Variability in User Performance

by Jakob Nielsen on May 15, 2006

Summary: When doing website tasks, the slowest 25% of users take 2.4 times as long as the fastest 25% of users. This difference is much higher than for other types of computer use; only programming shows a greater disparity.


Anyone who's done user testing knows that there are tremendous individual differences among users. Some people sail through user interfaces, while others get bogged down. Even if you've never performed a formal measurement study, you've probably noticed that the fastest users are much faster than the slowest ones.

To better grasp this variability, we can look at the ratio between the top and bottom quartiles of a given study's measured task times:

  • Q3 is the highest number in the third quartile (the slowest 25% of users).
  • Q1 is the highest number in the first quartile (the fastest 25% of the users).

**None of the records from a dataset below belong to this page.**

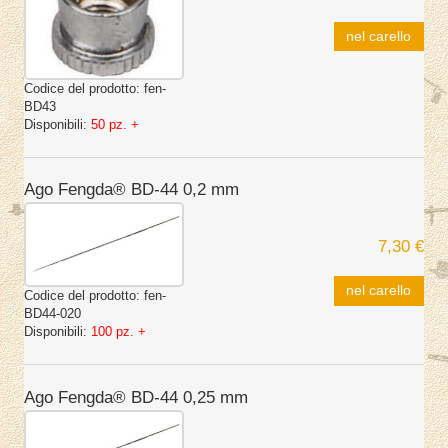
nel carello
Codice del prodotto:
fen-
BD43
Disponibili:
50 pz. +
Ago Fengda® BD-44 0,2 mm
7,30 €
nel carello
Codice del prodotto:
fen-
BD44-020
Disponibili:
100 pz. +
Ago Fengda® BD-44 0,25 mm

More precisely, at Q1, 25% of users are faster and 75% are slower; at Q3, 75% of users are faster and 25% are slower. So, half of the users lie between Q1 and Q3 and the other half are evenly distributed outside this interval. We divide Q3 by Q1 to compute the Q3/Q1 ratio as a measure of individual differences between users at the low and high ends of performance.

Example Study Results

The following figure shows an example of Q1 and Q3 from one of our eyetracking studies, in which seventy-six users tried to find the location of the Agere Systems corporate headquarters using the company's website. The data plotted is for the forty-eight users who identified the correct city. (While we don't use the times from the twenty-eight users who failed the task, understanding what caused their failure is obviously important as well; see separate article on how to improve the "about us" info on a website.)

Bar chart: each bar is the time needed by one user to find the location of a company's corporate HQ
Distribution of user website performance. Each column represents the task time for one user. Green columns represent the first quartile (fastest 25% of users); red columns, the last quartile (slowest 25%); and blue columns, the middle two quartiles. Q1 is the time that separates the green and blue columns. Q3 is the time that separates the blue and red columns.

Q3/Q1 shows how much better a fast user is than a slow user. That is, it compares a somewhat fast user (25% are even faster, but 75% are slower) with a somewhat slow user (25% are even slower, but 75% are faster). The ratio doesn't consider the very fastest or very slowest users, since they're likely to be outliers.

In the figure, Q1 is 65 seconds and Q3 is 188 seconds, so Q3/Q1 is 2.9. The very fastest user found the headquarters location in 28 seconds, while the very slowest user required 420 seconds for the same task. Thus, the max/min ratio was 15. Because we're typically more interested in mainstream user experience, I'll focus here on Q3/Q1 rather than on the scale's endpoint extremes.

Across our recent measurements of seventy website and intranet tasks, Q3/Q1 = 2.4. In other words, slow users spend more than twice as much time as fast users on the same task.

Comparison With Other User Interfaces

We can compare the Q3/Q1 ratio for Web use with other user interfaces by drawing on study results from traditional computer use.

Dennis Egan has compiled studies of three interaction types: text editing, information search, and programming. In my own unpublished 1994 study, I collected performance metrics for common personal computing tasks on three different systems: Macintosh System 7, NeXTStep (the foundation for Mac OS X), and Windows 3.1. Sample tasks included adding up sales figures and sending the results out by email.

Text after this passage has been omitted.